My first tip - go as far west as possible. The Pacific Ocean and the long, wide strip of sand stretching from Santa Monica to Venice is unforgettable, and you may even get a severe case of beach envy. Proud as we are of our own sandy stretches, they just can't compare to this golden expanse.
There are two options for exploring the coastline: bicycle or kayak. The flat, paved bike path that runs from Santa Monica State Beach to the edge of Marina del Rey is an easy 10-mile round trip, with plenty of cafes and restrooms along the way. If you want to be in the water, not just riding along beside it, get a kayak lesson from a lifeguard in Marina del Rey. You can rent bikes and boogie boards and rollerblades at Perry's, a multi-location area enterprise that also runs cafes on Ocean Front Walk. Perry's even has a beach-butler service: They'll set up your lounge chair, table and umbrella, and bring you a meal. Now that's roughing it, LA-style.
After resting up, try a hike through winding canyons in the Santa Monica Mountains. Located off Sunset Boulevard, just minutes up the Pacific Coast High- way from the beach in Santa Monica, are some wonderful trails in Topanga State Park (parks.ca.gov) - the Los Liones loop is a favorite. On the 3.2-mile moderate hike, you're likely to spot deer, tiny lizards sunbathing on the trail, and lush overhangs of wild lilacs. When you top out on a clear day, you can gaze up the coast to Malibu and out to some channel islands. On the inland side, gawp at the pricey homes perched precariously on the nearby palisades.
A trip to LA isn't complete without a visit to Hollywood. But on this vacation, why not star in your own Western? Several out- fitters offer horseback riding lessons or trail rides, but our favorite is the three-hour dinner ride through Griffith Park, just below the famous Hollywood sign. Sunset Ranch (323-469-5450; sunsetranchhollywood.com) operates a group tour on Friday evenings for $60 per person, but the same ride can also be arranged privately any day of the week. Ride an hour and a half over the scruffy hill trails to Burbank, where you tie up outside Viva Fresh Mexican restaurant. The other diners look like extras in your movie, in their Stetsons and plaid shirts with pearly snaps. Enjoy a margarita and a burrito inside - then return to your horse and giddyap - in the dark. With the moon overhead, and coyotes and rattlesnakes crossing the dirt path, it's hard to believe this is the same city that so many celebrities call home.
GETTING THERE AND AROUND
United and American fly direct from Logan to Los Angeles;
New this year, 3 Square Cafe + Bakery (310-399-6504; rockenwagner.com), along Venice's main shopping drag, offers delicious eclectic and healthy California-style lunches, such as avocado fries with your veggie burger.

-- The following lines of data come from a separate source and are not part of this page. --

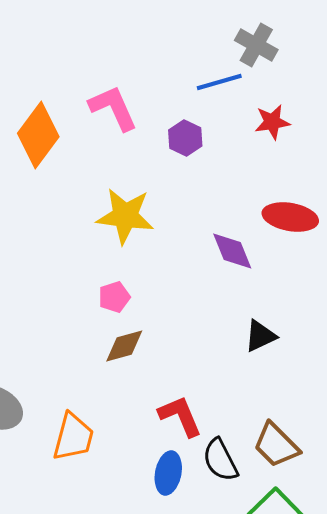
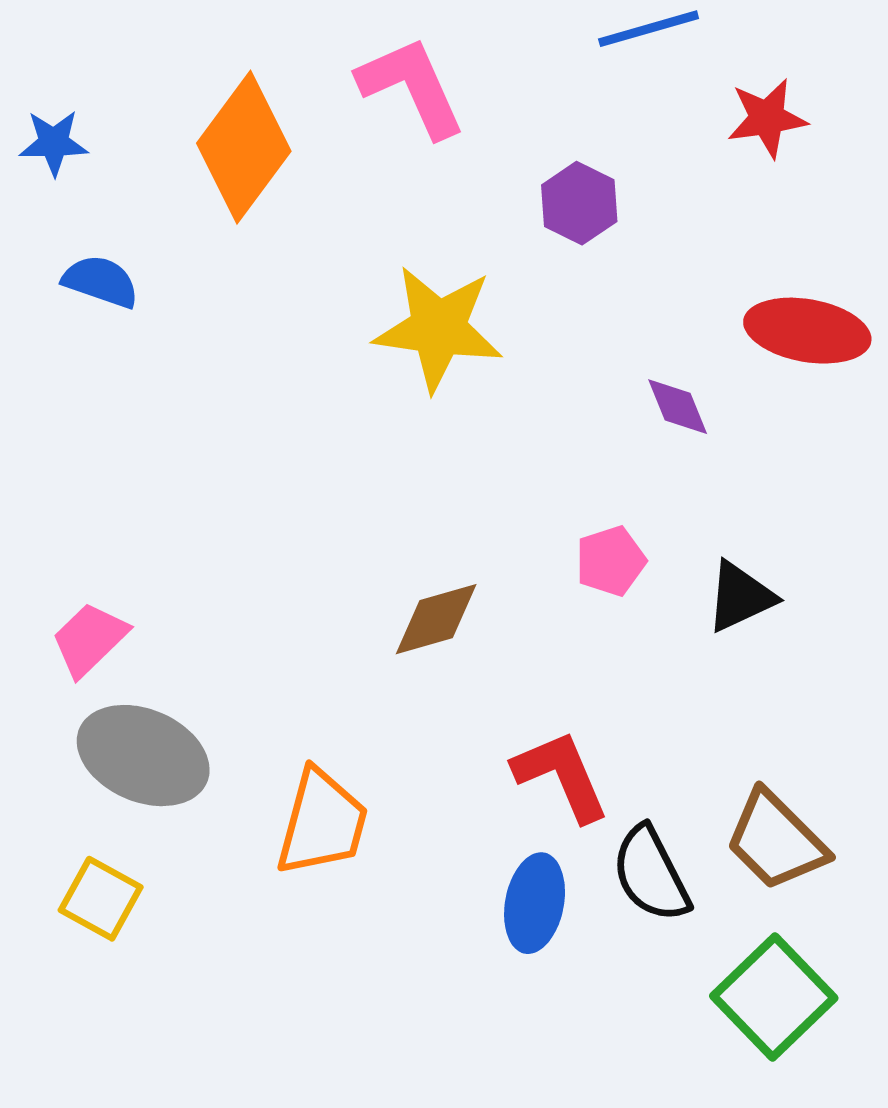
purple hexagon: (185, 138) -> (579, 203), moved
purple diamond: (232, 251) -> (678, 407), size x0.7
pink pentagon: (114, 297) -> (611, 561), moved

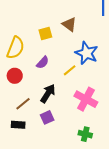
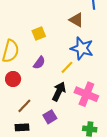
brown triangle: (69, 24) -> (76, 20), moved
black arrow: (48, 93) -> (59, 92), moved

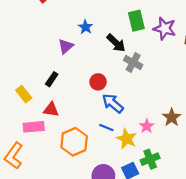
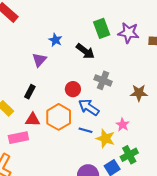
gray cross: (133, 62) -> (103, 80), moved
brown star: (172, 117) -> (139, 93), moved, turned -30
orange hexagon: (74, 142) -> (59, 117), moved

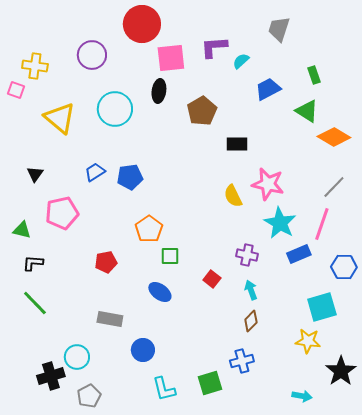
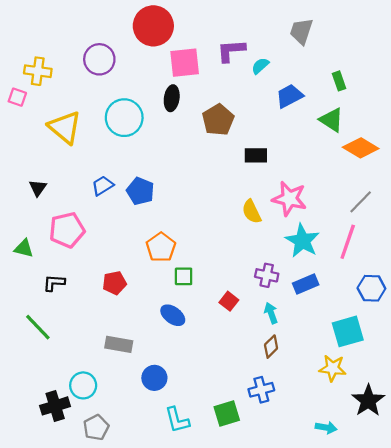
blue pentagon: (130, 177) -> (140, 191), turned 30
blue rectangle: (299, 254) -> (306, 284), moved
black L-shape: (33, 263) -> (54, 283), moved

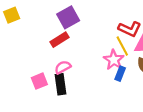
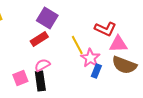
purple square: (68, 17) -> (47, 18), turned -30
yellow line: (122, 46) -> (77, 45), moved

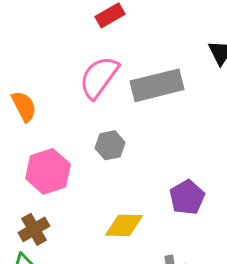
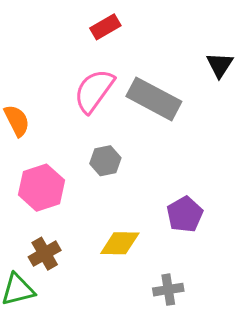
gray rectangle: (157, 85) -> (154, 99), turned 42
brown cross: (34, 229) -> (45, 254), moved

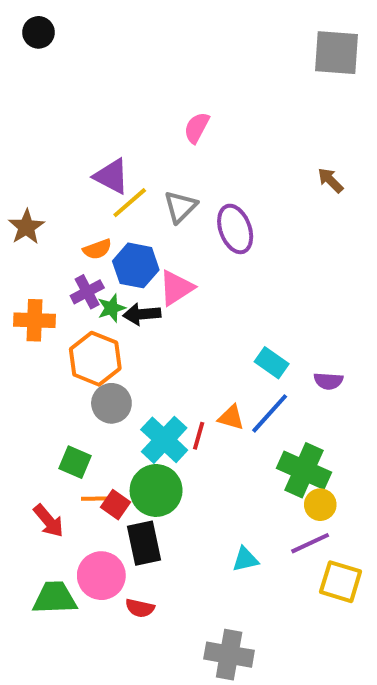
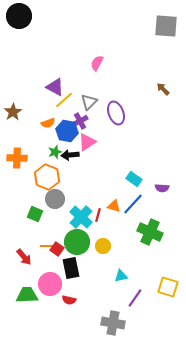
black circle: (38, 32) -> (19, 16), size x1.6
purple cross: (87, 292) -> (80, 121), moved
green square: (75, 462) -> (35, 214), moved
yellow circle: (320, 505) -> (103, 246), moved
purple line: (310, 543) -> (135, 298), moved, turned -30

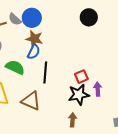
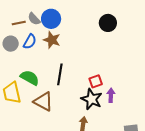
blue semicircle: (34, 52) -> (30, 42), moved
green semicircle: (15, 67) -> (30, 78), moved
black star: (79, 95) -> (92, 99), turned 30

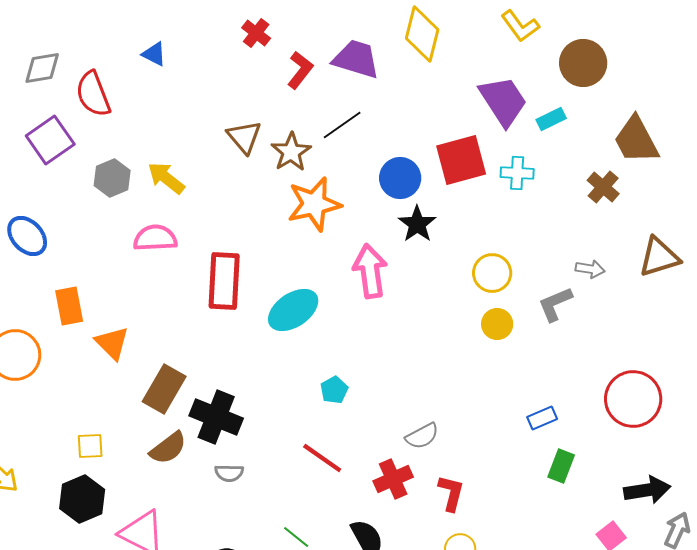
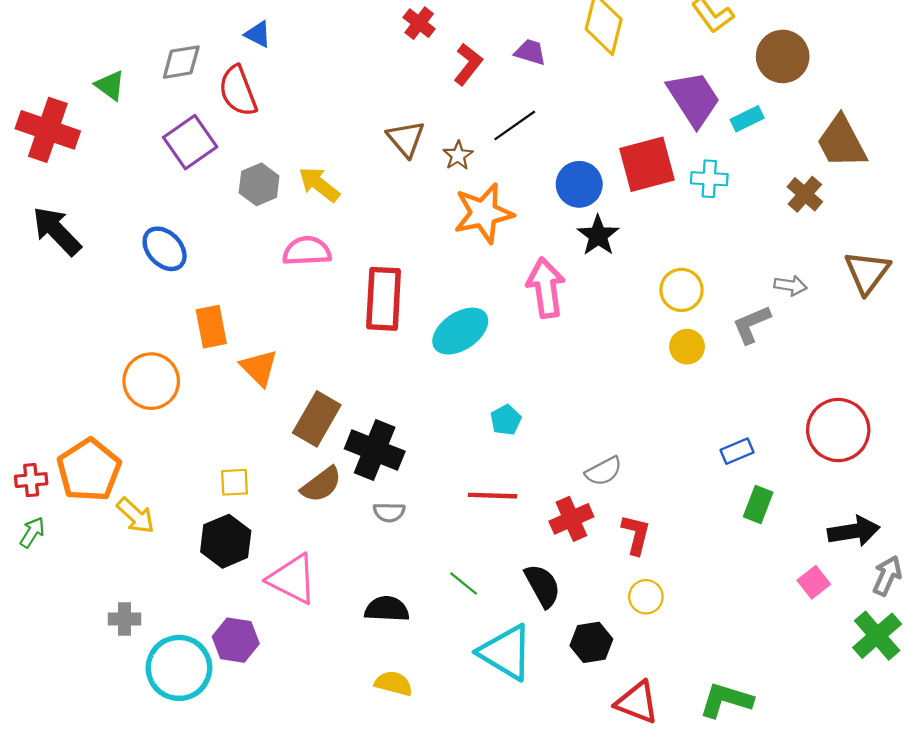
blue triangle: (154, 54) -> (258, 34), moved
purple trapezoid: (356, 59) -> (530, 52), size x0.6
brown star: (291, 152) -> (458, 155), size x0.7
brown triangle: (659, 257) -> (867, 272), turned -36
red line: (322, 458) -> (492, 496), turned -33

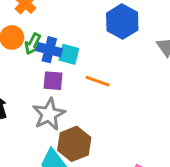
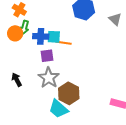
green arrow: (33, 44) -> (24, 27), moved
orange line: (98, 81) -> (64, 43), moved

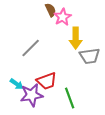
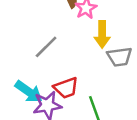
cyan arrow: (17, 84) -> (29, 92), size x1.6

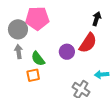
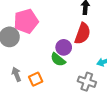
gray arrow: (19, 52) -> (16, 74), moved
green semicircle: (38, 59) -> (58, 60), moved

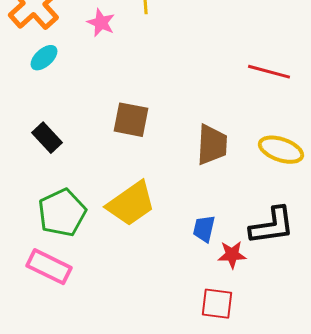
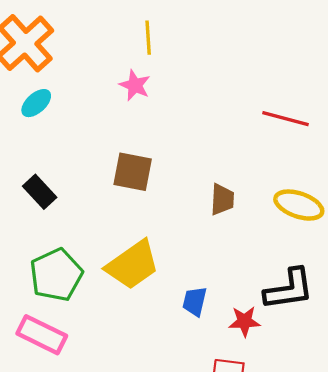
pink star: (101, 23) -> (135, 85), moved
brown trapezoid: (212, 145) -> (222, 199), size x0.7
blue trapezoid: (204, 229) -> (195, 301), moved

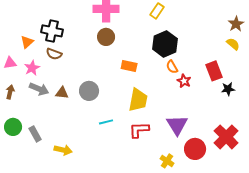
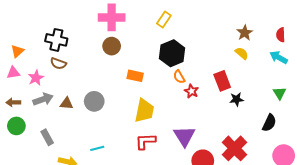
orange triangle: (27, 42) -> (17, 51), moved
gray arrow: (39, 89) -> (43, 99), turned -42
brown arrow: (10, 92) -> (13, 102), turned -104
cyan line: (106, 122) -> (97, 148), moved
green circle: (13, 127) -> (16, 126), moved
gray rectangle: (35, 134) -> (47, 137), moved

For south-of-the-border gourmands, Border Grill's (310-451-1655; bordergrill.com) marinated pork slow-roasted in a banana leaf is a must-taste in Santa Monica. For a sizzling, thick steak, head to divey Chez Jay (310-395-1741; chezjays.com), also in Santa Monica.
Stay at The Ambrose (310-315-1555; ambrosehotel.com) in Santa Monica for an eco-friendly luxury hotel that offers an on-premises London-style taxi (run on biodiesel) to shuttle you back and forth to the beach; about $250 per night. In Venice, try The Venice Beach House (310-823-1966; venicebeachhouse.com), an incredibly hospitable haven, with ivy-covered walls and a lush garden, just steps from the beach. Breakfasts are home-made feasts, as is afternoon tea; about $145 to $235 per night.
Kayaking in Marina del Rey. Harbor and surf kayaking instruction and tours available at Burton Chace Park Boathouse (310-305-9587) for $35 for a two-to-three-hour session.